All sorts of natural disasters are responsible for these vehicles, but the majority of them come from areas that suffer from seasonal hurricanes, tropical storms and rising rivers that result in flooding. The damage from Hurricane Katrina and her sisters Rita and Wilma together left a staggering 600,000 vehicles covered in water. Even your average, predicable hurricane season will leave thousands of vehicles submerged and a total loss.
Dishonest salesmen buy these flood damaged cars, give them a face-lift, often drive them to a different state and sell them to unsuspecting buyers at a reduced price. The buyer walks away thinking they just got the deal of the century. However, no matter how good it looks, or no matter how good of a buy it seems, a flood-damaged vehicle quickly turns into a money pit before eventually dying an early death.
Larry Gamache, director of communication for CARFAX, cautions all buyers to beware – not just those living in flood prone areas. “Flood-damaged cars end up going to places where consumers don’t suspect it,” he says. “But as the con men get smarter, we get smarter on how we deter it.”

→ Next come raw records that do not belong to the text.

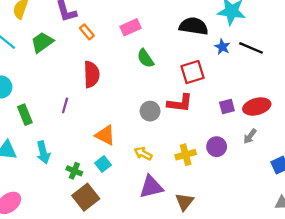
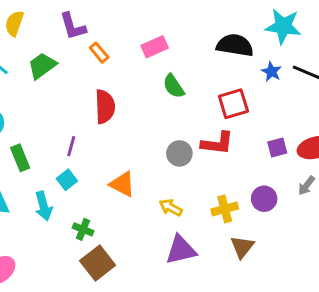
cyan square: (103, 164) -> (67, 180), moved
brown triangle: (184, 202) -> (242, 247), moved

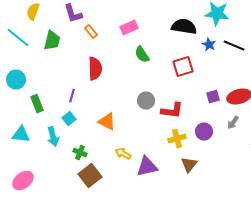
green trapezoid: (42, 66) -> (52, 41), turned 140
red L-shape: (217, 143) -> (172, 111), moved
yellow arrow: (171, 207) -> (123, 154), moved

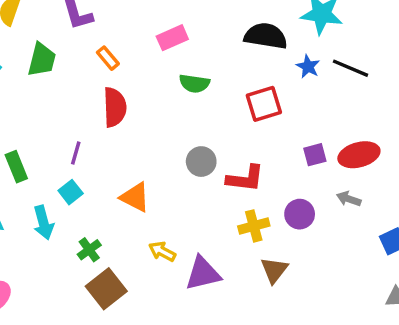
orange rectangle: (91, 32) -> (108, 58), moved
green semicircle: (142, 55) -> (194, 83), turned -48
gray arrow: (233, 123) -> (349, 199), turned 72
green cross: (80, 153) -> (89, 250), turned 32

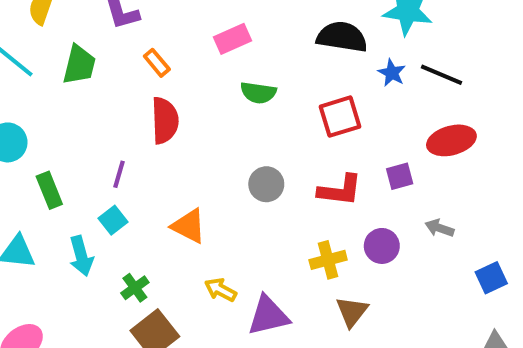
red ellipse: (359, 155) -> (451, 140), moved
red L-shape: (245, 178) -> (340, 190), moved

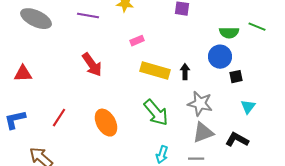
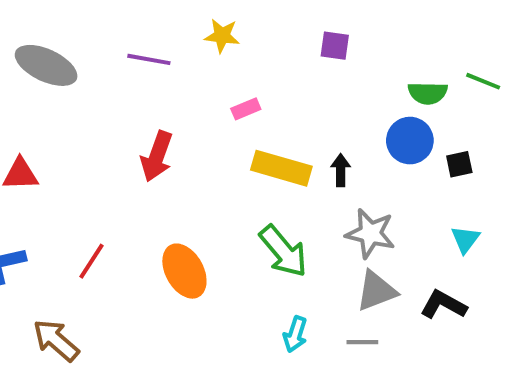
red arrow: (92, 65) -> (157, 156), turned 55
black square: (236, 77) -> (459, 164), moved

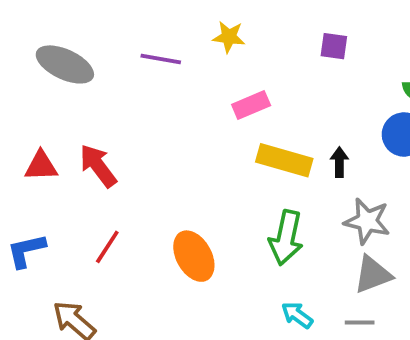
pink rectangle: (246, 109) -> (251, 105), size x1.4
red arrow: (157, 156) -> (98, 166), moved, turned 123
green arrow: (283, 251) -> (286, 238), turned 52
cyan arrow: (295, 334) -> (297, 315), turned 108

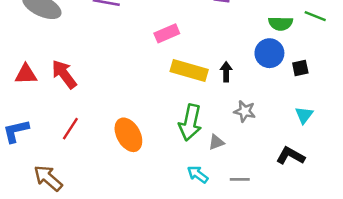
gray star: (367, 221) -> (245, 111), size x0.7
gray triangle: (373, 275) -> (216, 142), moved, size x0.6

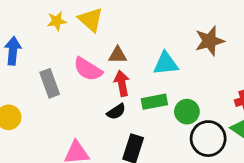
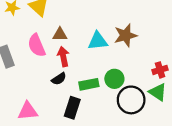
brown star: (210, 41) -> (126, 35), moved
pink semicircle: (88, 69) -> (37, 45), turned 35
green rectangle: (154, 102) -> (89, 84), moved

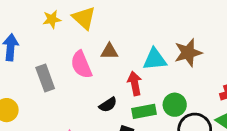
red arrow: (63, 57) -> (135, 83), moved

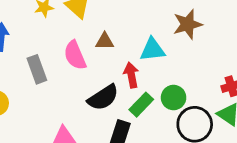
brown star: (188, 53) -> (188, 24), moved
black semicircle: (108, 105) -> (103, 98), size x1.6
green rectangle: (144, 111) -> (141, 105), turned -35

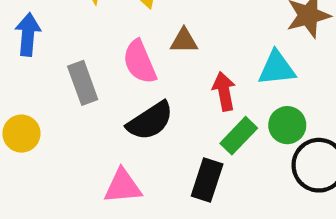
cyan triangle: (152, 50) -> (277, 68), moved
black semicircle: (103, 98) -> (150, 121), moved

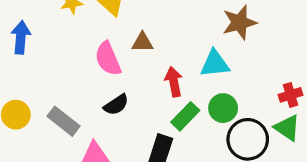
gray rectangle: (83, 83) -> (63, 121), moved, turned -32
black semicircle: (150, 121) -> (116, 105), size x0.7

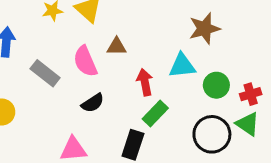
green circle: (223, 108) -> (216, 85), moved
gray rectangle: (63, 121) -> (45, 73), moved

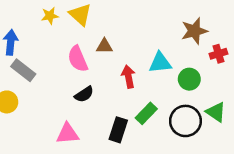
brown star: (204, 29) -> (194, 31), moved
gray rectangle: (45, 73) -> (23, 70), moved
red cross: (251, 94) -> (218, 54), moved
green rectangle: (155, 113) -> (146, 113), moved

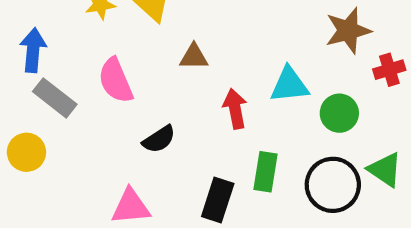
pink semicircle: (78, 59) -> (116, 81), moved
green rectangle: (146, 113) -> (265, 172), turned -35

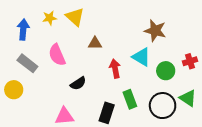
brown star: (348, 31) -> (155, 31), moved, turned 30
blue arrow: (33, 50) -> (23, 30), moved
red cross: (389, 70) -> (190, 61), moved
cyan triangle: (289, 85) -> (141, 57), turned 36
green rectangle: (265, 172) -> (130, 99), turned -30

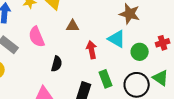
black semicircle: (78, 83) -> (57, 64), turned -42

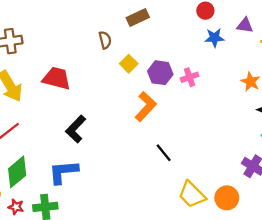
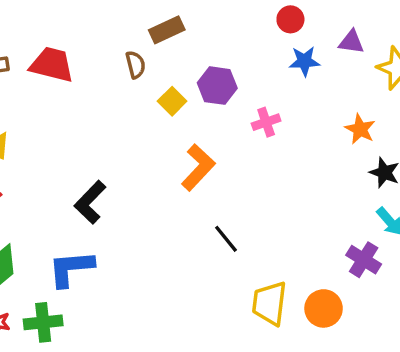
brown rectangle: (138, 17) -> (167, 30), moved
purple hexagon: (160, 73) -> (217, 86), moved
red trapezoid: (57, 78) -> (52, 65), moved
yellow trapezoid: (192, 194) -> (270, 303), turned 52

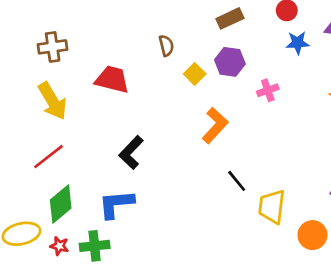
brown rectangle: (167, 30) -> (230, 18), moved
red trapezoid: (52, 65) -> (112, 79), moved
yellow trapezoid: (270, 303) -> (272, 207), moved

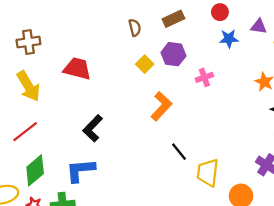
brown semicircle: (166, 46) -> (135, 28), moved

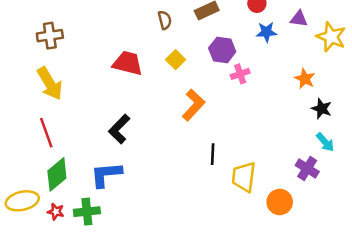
purple hexagon: (173, 54) -> (222, 50), moved
red trapezoid: (77, 69) -> (128, 63), moved
red line: (25, 132) -> (46, 133), turned -72
black line: (179, 152) -> (213, 154), turned 42

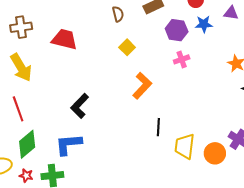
purple hexagon: (222, 50) -> (177, 30), moved
red trapezoid: (128, 63) -> (64, 39), moved
orange circle: (280, 202) -> (215, 153), moved

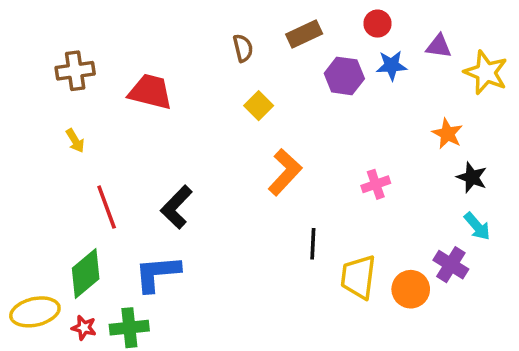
pink cross: (182, 59) -> (376, 184), moved
yellow arrow: (21, 68) -> (75, 141), size x0.5
red line: (18, 109) -> (107, 207), moved

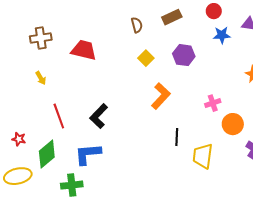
purple hexagon: (344, 76) -> (184, 55), moved
orange circle: (411, 289) -> (233, 124), moved
red star: (84, 328) -> (19, 139), moved

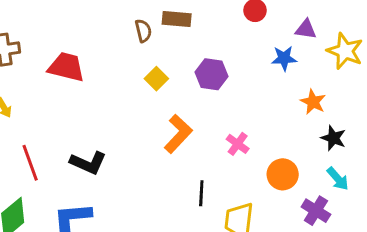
brown rectangle: (172, 17) -> (177, 19), moved, turned 30
blue star: (222, 35) -> (284, 58), moved
pink cross: (213, 103) -> (238, 144), moved, turned -35
black L-shape: (99, 116) -> (88, 163), turned -110

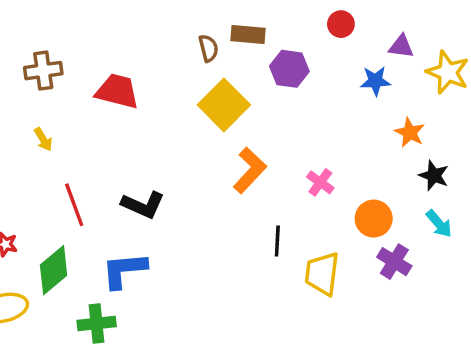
purple hexagon: (212, 74) -> (289, 69), moved
yellow square: (156, 79) -> (224, 105), size x1.8
purple cross: (316, 211) -> (394, 262), moved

But it can get tricky when not all states have laws requiring salvage titles for flood-damaged vehicles. Most states let the insurance company make that decision, so a flooded car could get a clean title in one of those states, and end up back on the market.
One Victims Story:
“My parents got burned last year by purchasing a used car they did not know was flooded. The car looked immaculate and had no signs of flood until the electrical system and transmission failed. This was a horrible experience and cost my parents a lot of money. Who says lightning doesn’t strike twice? I was looking for another car for my parents and [found a] late model used car that looked brand new. The seller told me the car was perfect and was never hit, flooded or salvaged. I decided to sign up for CARFAX to help protect my parents. Oh my goodness, the car came up as a flood/salvage title. Thank God for CARFAX. They saved my parents from throwing an additional $13,000 down the drain. I only wish I knew about CARFAX before my parents purchased the first one. Thank You CARFAX!” – Rich C., Virginia
How to Spot a Flood Car:
- If the price is too good to be true, it usually is. If the vehicle is truly in such a great shape, why are they selling? Ask the seller why, and if they give you a weak answer, be wary.

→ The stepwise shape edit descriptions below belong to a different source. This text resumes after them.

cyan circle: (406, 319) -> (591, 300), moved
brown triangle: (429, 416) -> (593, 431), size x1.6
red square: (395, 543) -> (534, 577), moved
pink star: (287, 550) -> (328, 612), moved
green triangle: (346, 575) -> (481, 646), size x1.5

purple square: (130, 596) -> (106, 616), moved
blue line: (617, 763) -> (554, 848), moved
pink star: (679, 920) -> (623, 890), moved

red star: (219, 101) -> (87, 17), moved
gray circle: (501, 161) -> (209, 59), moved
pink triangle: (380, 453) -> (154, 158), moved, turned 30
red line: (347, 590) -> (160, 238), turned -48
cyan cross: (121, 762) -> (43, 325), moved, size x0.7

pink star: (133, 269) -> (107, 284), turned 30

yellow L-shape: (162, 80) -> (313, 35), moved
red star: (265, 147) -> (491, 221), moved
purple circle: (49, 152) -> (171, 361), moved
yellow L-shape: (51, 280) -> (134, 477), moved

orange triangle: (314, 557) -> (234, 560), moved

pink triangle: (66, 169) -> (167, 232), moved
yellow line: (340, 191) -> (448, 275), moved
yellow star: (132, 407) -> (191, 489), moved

- Find out where the vehicle is from. Though, not all water-damaged vehicles come from common hurricane and flood areas, if it is from somewhere known to have been recently hit by a flood, it can be a huge indicator.
- Check for residual silt, mud and rust in the trunk, glove compartment, the dashboard and below the seats for signs of water damage, if there is evidence to be found these are common places to find it
- Examine upholstery and carpet closely; if it doesn’t seem to match the interior or if it fits loosely, it may have been replaced. Discolored, faded or stained materials could indicate water damage. Other signs of water damage are discoloring, staining or fading of the interior.

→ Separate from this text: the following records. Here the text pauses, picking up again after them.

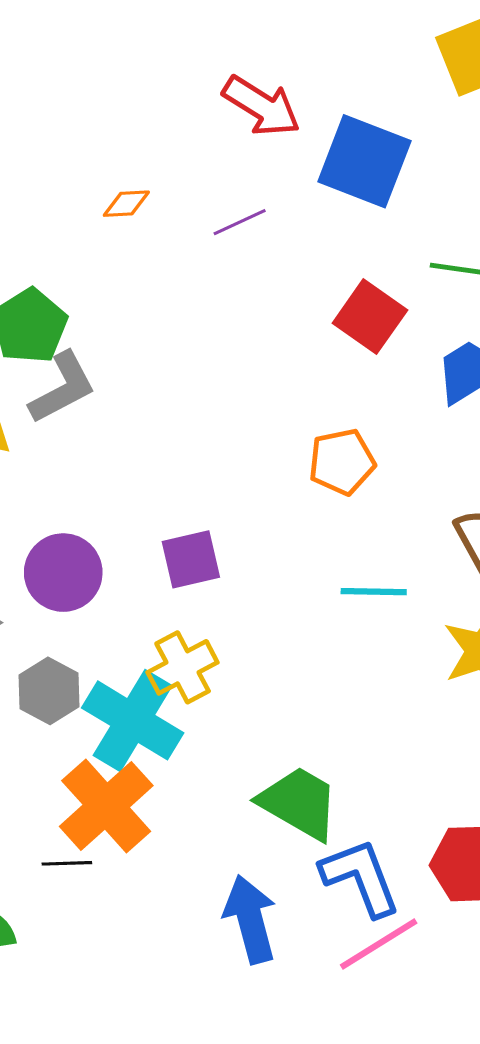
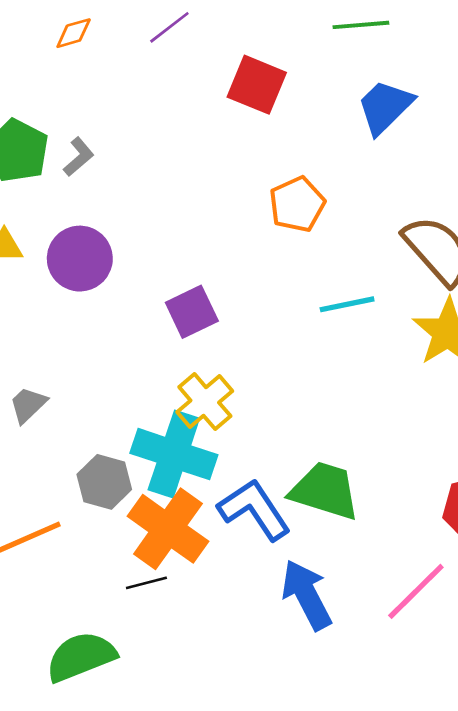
red square: (370, 317) -> (257, 85), moved
gray L-shape: (62, 388) -> (79, 157), moved, size x0.6
purple circle: (63, 573) -> (80, 259), moved
gray hexagon: (49, 691) -> (104, 482), moved
blue L-shape: (361, 877) -> (254, 510), moved

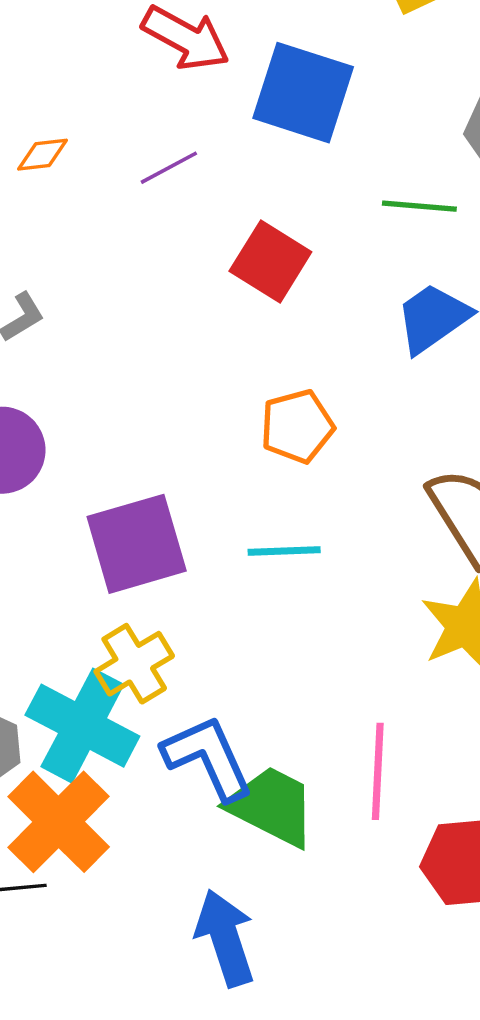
cyan line: (347, 304) -> (284, 551), moved
purple square: (192, 312) -> (137, 544), size x1.5
blue L-shape: (254, 510) -> (208, 758), moved
pink line: (416, 591) -> (378, 771), moved, turned -52

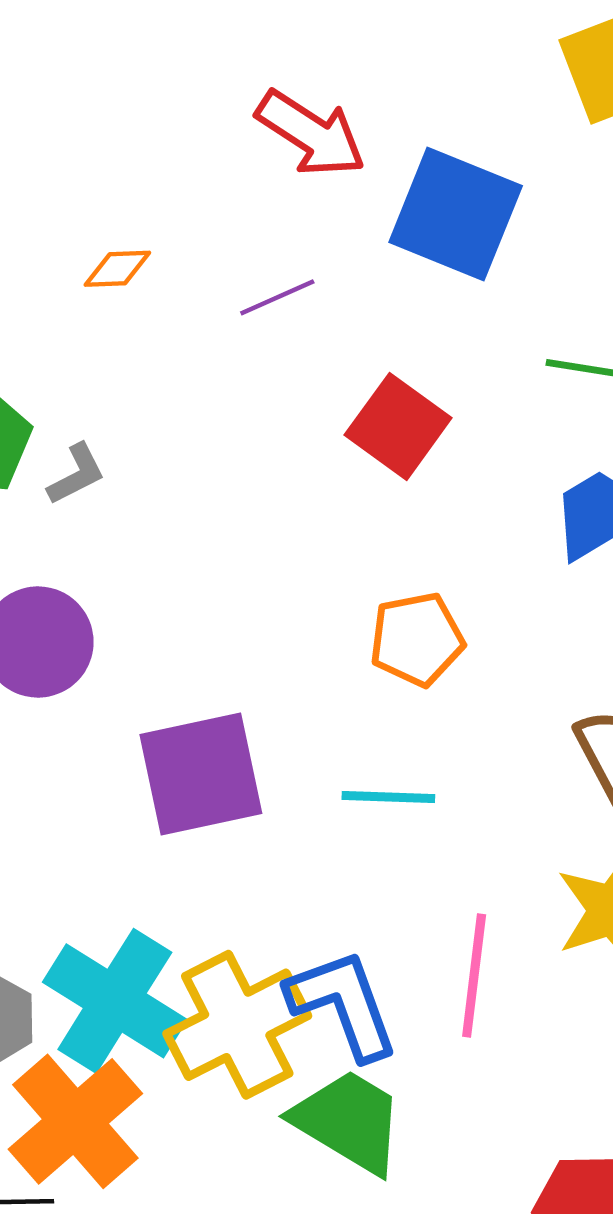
yellow cross: (134, 664) -> (237, 1025), moved, size x1.4
blue L-shape: (208, 758) -> (343, 1004), moved
pink line: (378, 771) -> (474, 975), moved

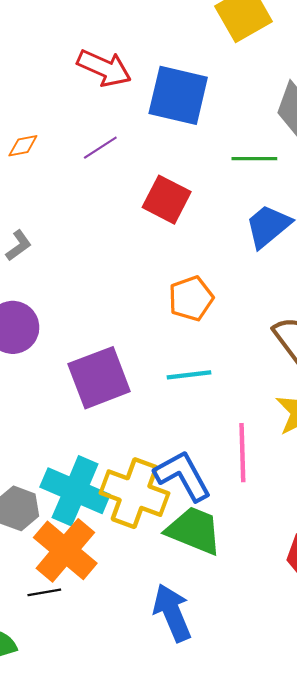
yellow cross: (237, 1025) -> (135, 493), turned -34

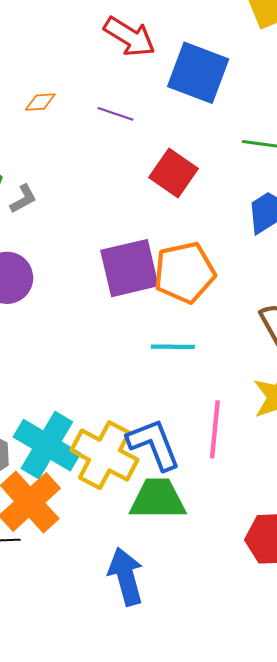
purple line: (100, 148) -> (116, 114), turned 44
orange pentagon: (191, 298) -> (184, 272), size x1.4
purple square: (99, 378) -> (129, 268), moved
green trapezoid: (194, 530) -> (158, 499), turned -30

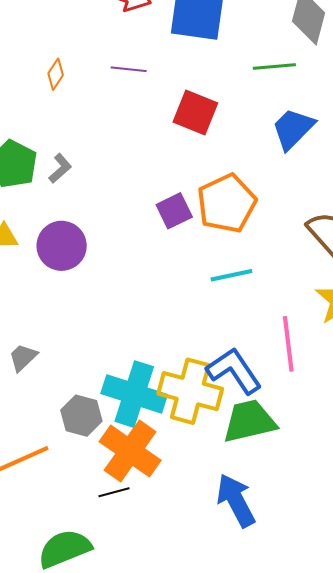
orange diamond: (40, 102) -> (56, 74), turned -40
purple square: (129, 268) -> (174, 211), size x0.6

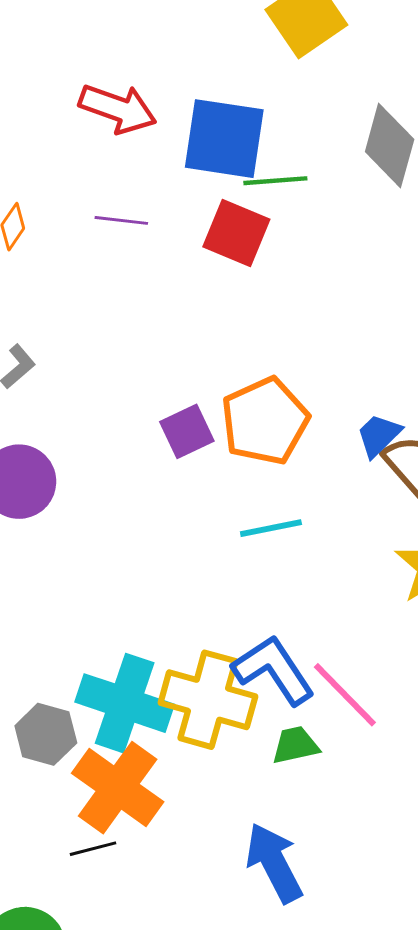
green line: (274, 67) -> (275, 181), moved
red square: (195, 113) -> (236, 233), moved
blue trapezoid: (293, 129) -> (379, 435), moved, size x0.7
pink line: (288, 344) -> (345, 695), moved, turned -38
green trapezoid: (249, 421) -> (295, 745), size x0.6

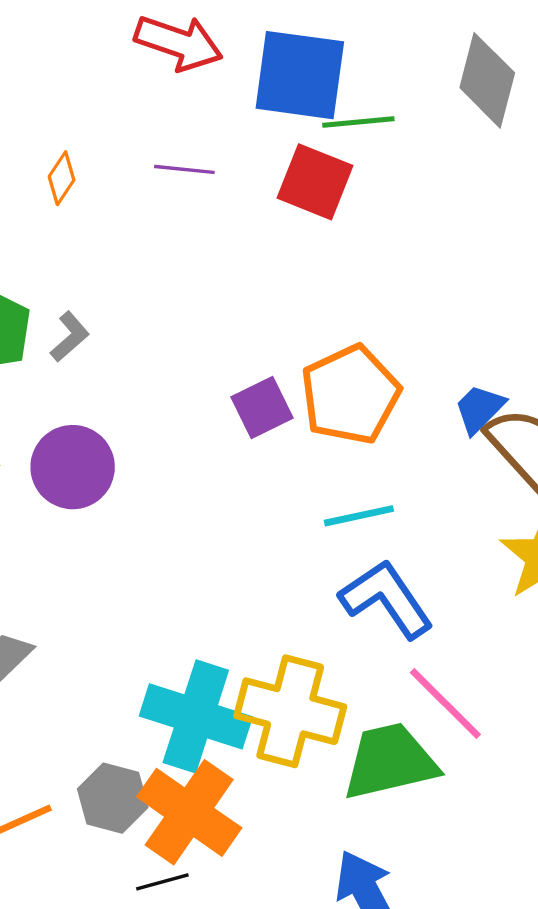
blue L-shape: (273, 670) -> (386, 599), moved
gray hexagon: (46, 734) -> (113, 798), moved
green trapezoid: (295, 745) -> (390, 761), size x1.8

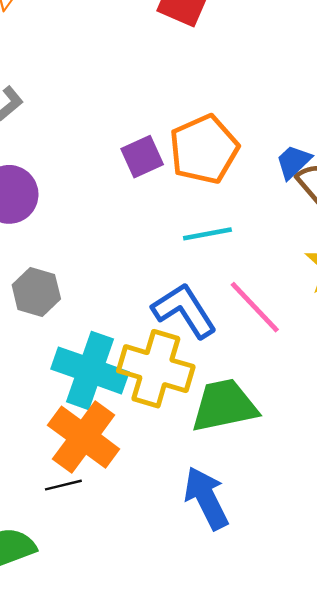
blue L-shape: (386, 599) -> (184, 310), moved
pink line: (445, 704) -> (255, 307), moved
gray hexagon: (113, 798) -> (36, 292), moved

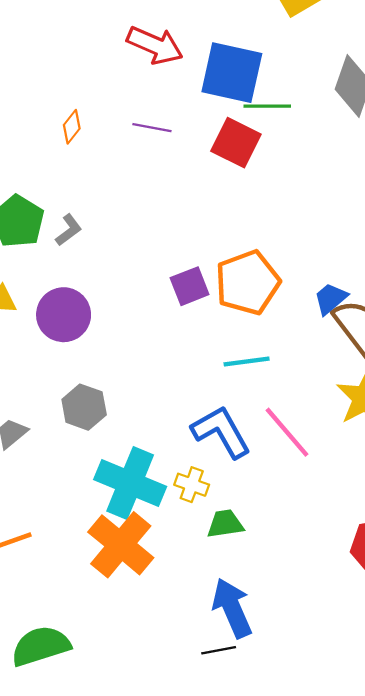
yellow cross: (156, 369) -> (192, 485), size x0.5
green trapezoid: (224, 406) -> (225, 524), moved, size x0.6
black line: (63, 485) -> (219, 650), moved

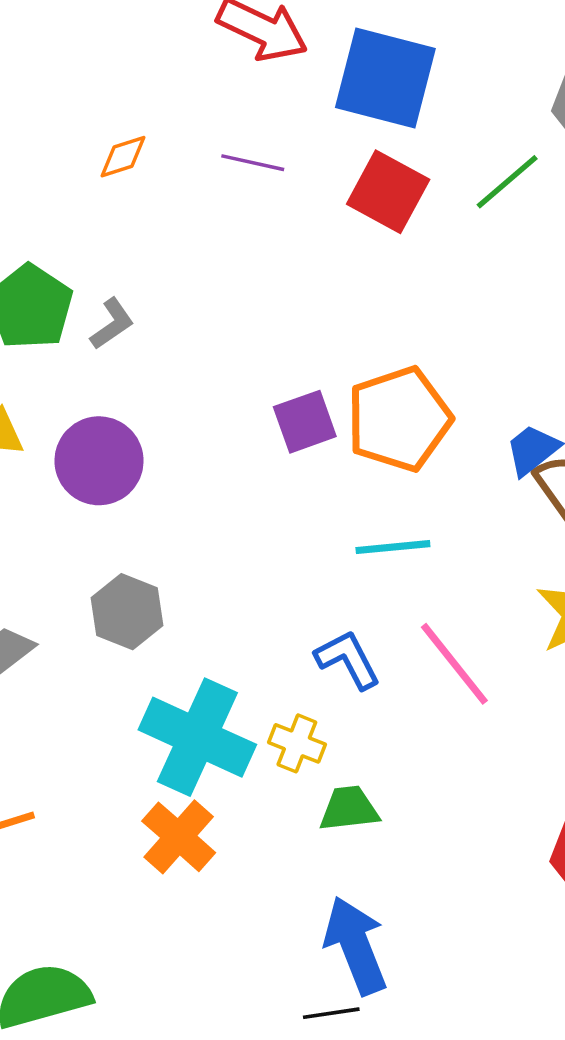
green line: (267, 106) -> (507, 182), moved, turned -42
orange diamond: (72, 127) -> (123, 157), turned 32
blue L-shape: (221, 432) -> (348, 659), size x0.7
orange cross: (121, 545) -> (179, 837), size x0.7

- Take a test drive. Make sure that all electronics, warning lights, gauges, airbag lights and ABS lights come on, even try the emergency lights and radio.
- Check the oil. If water has gotten into the oil, the color and thickness will be different. Instead of being dark like coffee, the oil will be more like the color of chocolate milk. The oil will also be thinner and may be sticky to the touch.
- Flex some of the wires beneath the dashboard, wet wires are brittle once dry and may crack.
- Take a deep breath and smell for musty odors from mildew. Another clue may be too much air freshener; it may be masking another smell.
- Go to a trusted mechanic for a pre-purchase inspection. Always get vehicles checked before handing over any money.
- Ask to see a vehicle history report. CARFAX Vehicle History Reports can reveal a flood title, and may indicate if a vehicle has been titled/registered in at-risk areas during flood and hurricane seasons. If the seller does not offer you a report, use the Vehicle Identification Number (VIN) available on the dashboard to check the car’s history at CARFAX.com.
If you suspect someone is guilty of committing fraud by knowingly selling a flood-damaged vehicle as a regular used vehicle in good condition, contact your auto insurance company, local law enforcement, or the National Insurance Crime Bureau at 1-800-835-6422 or 1-800-TEL-NICB.